* ACTIVITY *
From the records below, extract only the lines running from the line with "de 9h à 12h30 (fermé le vendredi)." to the line with "batağına girdiğinde, çocuklar bu durumun", both lines included, reproducing them exactly.

* DATA SUPPLIED *

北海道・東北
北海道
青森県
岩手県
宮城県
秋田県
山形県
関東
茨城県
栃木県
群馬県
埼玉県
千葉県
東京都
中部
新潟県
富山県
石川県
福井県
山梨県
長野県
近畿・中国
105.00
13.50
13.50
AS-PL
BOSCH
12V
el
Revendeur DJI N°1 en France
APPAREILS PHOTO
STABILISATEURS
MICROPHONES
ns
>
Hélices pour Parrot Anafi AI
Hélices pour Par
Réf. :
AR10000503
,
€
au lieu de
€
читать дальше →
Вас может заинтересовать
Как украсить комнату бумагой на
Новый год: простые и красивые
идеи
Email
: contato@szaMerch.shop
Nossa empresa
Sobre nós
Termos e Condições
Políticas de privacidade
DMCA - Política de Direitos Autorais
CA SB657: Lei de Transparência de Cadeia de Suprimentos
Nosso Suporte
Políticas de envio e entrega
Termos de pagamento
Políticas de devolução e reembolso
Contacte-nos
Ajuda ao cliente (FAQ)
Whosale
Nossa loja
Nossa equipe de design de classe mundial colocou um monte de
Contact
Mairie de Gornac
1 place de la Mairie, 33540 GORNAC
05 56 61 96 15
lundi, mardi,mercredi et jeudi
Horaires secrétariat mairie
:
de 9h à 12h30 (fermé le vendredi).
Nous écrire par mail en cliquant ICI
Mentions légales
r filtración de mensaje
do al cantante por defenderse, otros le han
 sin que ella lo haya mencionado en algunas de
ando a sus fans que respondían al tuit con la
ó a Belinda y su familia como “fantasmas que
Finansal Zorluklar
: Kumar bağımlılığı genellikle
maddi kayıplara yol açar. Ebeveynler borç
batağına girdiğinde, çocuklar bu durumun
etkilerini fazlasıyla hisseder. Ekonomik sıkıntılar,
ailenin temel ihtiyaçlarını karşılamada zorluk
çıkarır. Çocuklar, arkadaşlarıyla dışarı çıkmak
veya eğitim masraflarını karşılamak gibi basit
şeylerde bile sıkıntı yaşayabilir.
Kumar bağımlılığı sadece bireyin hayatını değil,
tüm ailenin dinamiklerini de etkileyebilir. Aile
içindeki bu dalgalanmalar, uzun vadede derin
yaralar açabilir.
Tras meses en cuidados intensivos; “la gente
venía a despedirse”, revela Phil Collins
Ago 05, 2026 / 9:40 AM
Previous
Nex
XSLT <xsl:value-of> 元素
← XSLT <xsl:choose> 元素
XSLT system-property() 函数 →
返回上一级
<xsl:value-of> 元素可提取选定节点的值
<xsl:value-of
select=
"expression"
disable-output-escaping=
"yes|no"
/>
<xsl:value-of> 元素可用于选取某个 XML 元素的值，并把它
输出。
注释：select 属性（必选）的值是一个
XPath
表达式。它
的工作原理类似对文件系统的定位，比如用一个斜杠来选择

* RESULT OF THE EXERCISE *
de 9h à 12h30 (fermé le vendredi).
Nous écrire par mail en cliquant ICI
Mentions légales
r filtración de mensaje
do al cantante por defenderse, otros le han
 sin que ella lo haya mencionado en algunas de
ando a sus fans que respondían al tuit con la
ó a Belinda y su familia como “fantasmas que
Finansal Zorluklar
: Kumar bağımlılığı genellikle
maddi kayıplara yol açar. Ebeveynler borç
batağına girdiğinde, çocuklar bu durumun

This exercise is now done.